There are 234 boundary cells at the end of list, so the spikes there are expected to be huge at the end of the list. We can also see that due to the initial morton ordering of the cells, the spike heights have a periodic rise and fall. We can also see that due to the initial morton ordering of the cells, there are some regions where the curve is quite linear.


If possible, I would like to remove the spikes by another edge renumbering optimization.

Is there anything that can be done?

Thanks
- syn

aerosayan November 26, 2020 17:11

5 Attachment(s)
Mistakes were made.
I added the wrong figures in the previous post.
These are the correct images:

sbaffini November 26, 2020 17:23

Besides the fact that I don't see why what you plot should have any particular meaning (instead of, say, the max between any of e1-e2, e1-e3, e2-e3), let me clarify that the way you do the fluxes in FV is actually the other way around.

That is, you loop on edges/faces, grab variables from neighbor cells, compute fluxes (and store them if you like), distribute fluxes baxk to the neighbor cells.

So, if your cells are already ordered, the only problem you might have is that you access faces randomly. A first attempt then could be, instead of renumbering them independently, to actually do it by first looping on the ordered cells and then on their faces.

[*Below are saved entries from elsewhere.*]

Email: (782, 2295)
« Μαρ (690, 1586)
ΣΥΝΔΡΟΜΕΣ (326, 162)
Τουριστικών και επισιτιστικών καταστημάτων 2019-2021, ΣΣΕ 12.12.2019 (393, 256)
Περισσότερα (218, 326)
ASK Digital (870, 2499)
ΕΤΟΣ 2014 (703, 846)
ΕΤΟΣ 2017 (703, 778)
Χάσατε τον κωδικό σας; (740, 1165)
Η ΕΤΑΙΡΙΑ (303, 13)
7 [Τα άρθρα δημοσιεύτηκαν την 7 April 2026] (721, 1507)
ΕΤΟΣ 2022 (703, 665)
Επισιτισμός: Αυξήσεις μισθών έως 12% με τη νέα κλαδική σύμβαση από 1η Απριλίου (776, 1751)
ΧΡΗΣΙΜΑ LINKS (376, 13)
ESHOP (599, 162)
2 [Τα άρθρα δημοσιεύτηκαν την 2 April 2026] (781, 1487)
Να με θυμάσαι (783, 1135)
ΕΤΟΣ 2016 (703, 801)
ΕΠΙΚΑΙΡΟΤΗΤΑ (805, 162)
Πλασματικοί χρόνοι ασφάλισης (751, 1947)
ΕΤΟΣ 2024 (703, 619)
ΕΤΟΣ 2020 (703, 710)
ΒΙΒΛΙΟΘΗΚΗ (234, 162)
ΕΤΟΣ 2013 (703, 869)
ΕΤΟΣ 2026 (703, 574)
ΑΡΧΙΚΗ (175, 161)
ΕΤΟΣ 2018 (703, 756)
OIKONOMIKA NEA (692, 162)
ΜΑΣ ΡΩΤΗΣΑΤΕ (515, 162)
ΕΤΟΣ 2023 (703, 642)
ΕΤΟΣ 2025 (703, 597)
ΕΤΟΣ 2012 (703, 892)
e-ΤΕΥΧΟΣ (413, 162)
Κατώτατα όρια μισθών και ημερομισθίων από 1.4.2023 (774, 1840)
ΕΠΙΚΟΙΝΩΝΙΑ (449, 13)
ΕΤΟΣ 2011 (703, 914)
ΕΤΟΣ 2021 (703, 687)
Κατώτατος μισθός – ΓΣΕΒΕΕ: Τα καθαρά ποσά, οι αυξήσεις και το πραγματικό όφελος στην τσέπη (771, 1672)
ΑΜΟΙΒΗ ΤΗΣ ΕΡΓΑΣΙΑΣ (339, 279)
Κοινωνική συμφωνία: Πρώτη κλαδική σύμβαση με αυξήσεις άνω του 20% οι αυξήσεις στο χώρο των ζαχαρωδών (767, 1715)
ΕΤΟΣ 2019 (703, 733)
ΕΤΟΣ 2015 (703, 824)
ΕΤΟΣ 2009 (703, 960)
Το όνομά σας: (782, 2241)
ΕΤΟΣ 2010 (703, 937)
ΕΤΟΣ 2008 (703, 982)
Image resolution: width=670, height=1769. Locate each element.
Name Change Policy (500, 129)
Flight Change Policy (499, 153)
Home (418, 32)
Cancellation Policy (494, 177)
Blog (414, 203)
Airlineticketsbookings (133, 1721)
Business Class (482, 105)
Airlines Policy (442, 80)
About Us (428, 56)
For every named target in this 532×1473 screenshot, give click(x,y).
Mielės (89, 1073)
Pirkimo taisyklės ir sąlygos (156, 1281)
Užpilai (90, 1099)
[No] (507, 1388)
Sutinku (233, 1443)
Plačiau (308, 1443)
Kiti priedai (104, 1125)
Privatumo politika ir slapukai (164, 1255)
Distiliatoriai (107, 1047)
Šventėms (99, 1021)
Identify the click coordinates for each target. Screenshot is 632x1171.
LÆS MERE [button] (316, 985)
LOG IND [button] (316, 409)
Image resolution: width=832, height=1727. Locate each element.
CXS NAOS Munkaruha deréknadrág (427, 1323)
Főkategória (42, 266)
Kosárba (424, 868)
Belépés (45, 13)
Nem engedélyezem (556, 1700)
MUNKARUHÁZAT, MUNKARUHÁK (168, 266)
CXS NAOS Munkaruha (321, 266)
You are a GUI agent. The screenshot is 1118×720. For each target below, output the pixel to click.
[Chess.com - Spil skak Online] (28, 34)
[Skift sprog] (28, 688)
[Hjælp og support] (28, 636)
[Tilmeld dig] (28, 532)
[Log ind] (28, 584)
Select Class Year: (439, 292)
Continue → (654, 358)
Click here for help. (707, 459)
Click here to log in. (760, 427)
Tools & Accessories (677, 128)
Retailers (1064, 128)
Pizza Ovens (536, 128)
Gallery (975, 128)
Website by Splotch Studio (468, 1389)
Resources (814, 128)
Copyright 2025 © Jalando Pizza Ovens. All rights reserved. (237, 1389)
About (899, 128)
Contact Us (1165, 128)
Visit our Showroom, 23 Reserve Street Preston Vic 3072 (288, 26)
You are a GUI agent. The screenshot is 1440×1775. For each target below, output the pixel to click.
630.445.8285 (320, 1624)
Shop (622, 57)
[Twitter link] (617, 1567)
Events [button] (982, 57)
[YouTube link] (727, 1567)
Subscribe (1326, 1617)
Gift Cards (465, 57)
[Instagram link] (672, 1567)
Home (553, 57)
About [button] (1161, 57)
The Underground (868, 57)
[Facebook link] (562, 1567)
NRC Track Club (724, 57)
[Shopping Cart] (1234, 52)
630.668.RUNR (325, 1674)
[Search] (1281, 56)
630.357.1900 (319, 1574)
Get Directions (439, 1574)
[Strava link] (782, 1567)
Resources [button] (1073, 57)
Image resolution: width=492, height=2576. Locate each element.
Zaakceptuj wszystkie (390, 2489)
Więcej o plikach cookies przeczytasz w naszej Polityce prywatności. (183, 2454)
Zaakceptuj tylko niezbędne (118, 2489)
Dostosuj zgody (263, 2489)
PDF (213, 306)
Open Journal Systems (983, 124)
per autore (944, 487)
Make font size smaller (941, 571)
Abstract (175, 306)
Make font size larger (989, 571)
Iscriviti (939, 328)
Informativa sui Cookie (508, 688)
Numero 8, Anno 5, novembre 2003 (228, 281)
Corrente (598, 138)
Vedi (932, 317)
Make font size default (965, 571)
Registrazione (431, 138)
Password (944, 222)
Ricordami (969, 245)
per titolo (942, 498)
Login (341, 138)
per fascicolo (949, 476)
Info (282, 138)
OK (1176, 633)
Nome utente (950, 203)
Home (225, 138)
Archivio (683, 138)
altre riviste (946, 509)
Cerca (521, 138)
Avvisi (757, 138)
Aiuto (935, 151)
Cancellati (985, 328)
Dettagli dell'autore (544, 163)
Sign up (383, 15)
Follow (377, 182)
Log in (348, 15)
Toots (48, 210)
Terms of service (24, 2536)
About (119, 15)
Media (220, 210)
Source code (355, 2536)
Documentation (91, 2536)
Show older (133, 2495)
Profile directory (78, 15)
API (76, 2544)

Again, a profiler can tell you where cache misses are

aerosayan November 26, 2020 17:34

Thanks. I will try that.

zx-81 November 27, 2020 13:59

Sort your cells according to their morton encoded cell center coordinates (efficiently computable space filling code).



then simply partition the sorted array.

inline uint32_t morton32_split3_( uint32_t x )
{
x &= 1023;
x = (x | (x << 16)) & 0x030000FF;
x = (x | (x << 8)) & 0x0300F00F;
x = (x | (x << 4)) & 0x030C30C3;
x = (x | (x << 2)) & 0x09249249;
return x;
}

inline uint32_t morton32_encode_( uint32_t x, uint32_t y, uint32_t z )
{
return morton32_split3_(x) | (morton32_split3_(y)<<1) | (morton32_split3_(z)<<2);
}




Quote:

Originally Posted by aerosayan (Post 786429)
I'm trying to parallelize my explicit compressible Euler FVM solver using OpenMP.


I want to distribute the cells onto 2 threads. But before distributing the cells onto the
2 threads, I want to group them together into 2 distinct sets.


This is my current result ; https://imgur.com/a/GrU9jvy


The cells of the same color are distributed onto the same thread.



As it can be seen, my current grouping algorithm needs to be improved. Currently I'm just simply dividing the cell list into 2 parts and distributing them to 2 threads.



However, this produces a scattered distribution as can be seen in the image. This is problematic for me.


I would like to minimize the intersection boundary between the cells of these 2 threads. I would like to make 2 groups of cells that are closely packed together, and not scattered as shown in the image.



Is there any algorithm that you can recommend to do this?